Co najmniej 20 osób zostało zabitych, a ok. 25 rannych w sobotę w eksplozji samochodu-pułapki w pobliżu szpitala w prowincji Logar, na wschodzie Afganistanu - poinformowało afgańskie Ministerstwo Zdrowia, podając nowy, niższy, bilans ofiar.

Do zamachu nie przyznają się talibowie.

W zamieszaniu, jakie powstało po zamachu, ministerstwo informowało wpierw o 30 zabitych i 45 rannych, a następnie o co najmniej 60 zabitych i ponad 120 rannych.

Wśród ofiar śmiertelnych są kobiety i dzieci.

"Ofiary to pacjenci, ich bliscy oraz personel szpitala" - powiedział rzecznik gubernatora prowincji Logar, Din Mohammad Darwaisz. Według rzecznika bilans ofiar "według najnowszych doniesień z miejsca zamachu" to 35 zabitych i 23 rannych.

Zamach samobójczy miał miejsce w okręgu Azra, ok. 40 km na południe od Kabulu.

Talibowie poinformowali, że nie mieli nic wspólnego z zamachem

Talibowie, którzy często atakują afgańskie siły bezpieczeństwa, międzynarodowe wojska oraz budynki rządowe, poinformowali, że nie mieli nic wspólnego z sobotnim zamachem, w którym większość ofiar to pacjenci. "Nasi bojownicy nie przeprowadziły tego ataku" - powiedział rzecznik talibów Zabiullah Mudżahid.

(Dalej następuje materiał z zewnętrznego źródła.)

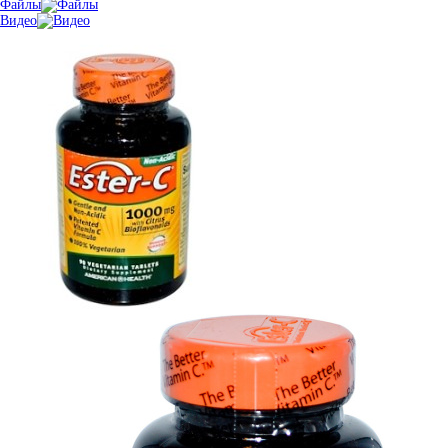
Файлы
Видео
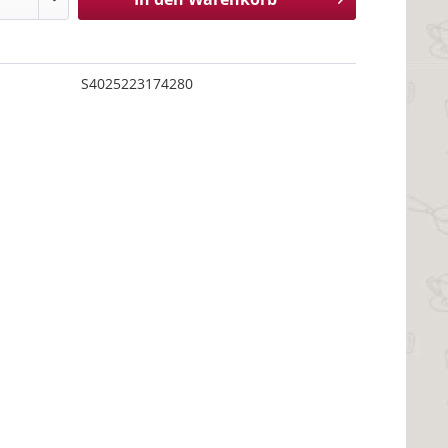
S4025223174280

Tymczasem afgańskie ministerstwo spraw wewnętrznych podało, że co najmniej 10 osób zginęło, a 24 zostały ranne w innym zamachu, przeprowadzonym późnym wieczorem w piątek. Materiały wybuchowe były umieszczone na rowerze. Atak nastąpił na bazarze w powiecie Chan Abad, leżącym w północnej prowincji Kunduz.

Przebywający w Iranie afgański prezydent Hamid Karzaj potępił zamach w Azrze jako dzieło "barbarzyńskich wrogów Afganistanu". Powiedział, terroryzm "rozszerza się i zagraża Afganistanowi i krajom regionu bardziej niż kiedykolwiek". Szef państwa uczestniczył w Teheranie w międzynarodowej konferencji na temat terroryzmu.